Getting other browser engines on iOS would be beneficial for developers, businesses and end user by making mobile web apps viable.
The CRA, which is now in effect, lists browsers as class I important products. Technical documentation, design documentation, user documentation, security conformance testing, a declared support period at the time of download, software bill of materials, the legal obligation to respond to and make all your internal documents available to market surveillance organizations, etc.
And if the EU doesn’t publish harmonized development standards by 2027, you will be required to pay a 3rd party to come in and analyze you, your design, and the security of your browser, and make a report to send to the market surveillance organization, who gets to decide if you have the requisite conformance.
Are you sure that anyone but the big boys want to make a browser in the EU?
Here is the law, please point out where I am wrong. Much appreciated :)
https://eur-lex.europa.eu/legal-content/EN/TXT/PDF/?uri=OJ:L...
If you use another browser today even if it does use Apple’s engine, Apple’s not making search revenue from Google.

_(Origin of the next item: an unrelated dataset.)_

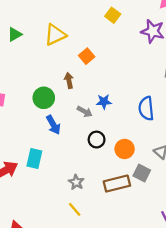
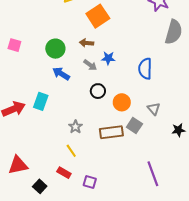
orange square: (87, 56) -> (98, 16), size x1.6
brown arrow: (69, 81) -> (86, 43), moved, turned -80
blue arrow: (53, 125) -> (61, 74), turned 144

The second point is that it came out in the Epic trial that 90% of App Store revenue comes from games and in app purchasing. Those apps are not going to the web.
Third, if the only thing stopping great web apps is Apple, why aren’t their popular web apps for Android and why do companies that produce iOS apps still create Android apps instead of telling Android users to just use the web?
I don't think you are correct to assume games can't go to the web. Any feature they need from native APIs can be added to the web. Full screen, gyro, vibration, multi touch, payment APIs, notifications, WASM and GPU support are already on the web!
But it’s not about the technology even then. Games make money via in app purchases by whales. In app purchasing is easy and they are able to tap into kids spending money. Most parents aren’t going to put their credit cards on kids phones. They will let kids do in app purchases with parental controls that are available on the App Store.
If the link goes to something that should open in another app (e.g. goes to instagram.com when I have the Instagram app installed), unless I satisfy its demands to install Chrome, it takes like 3 extra clicks to open in that other app.
Right now in many MRT stations throughout Taipei, there's ads for Safari. I don't think I ever in my life have seen an advertisement for a web browser until now. I guess now I know why.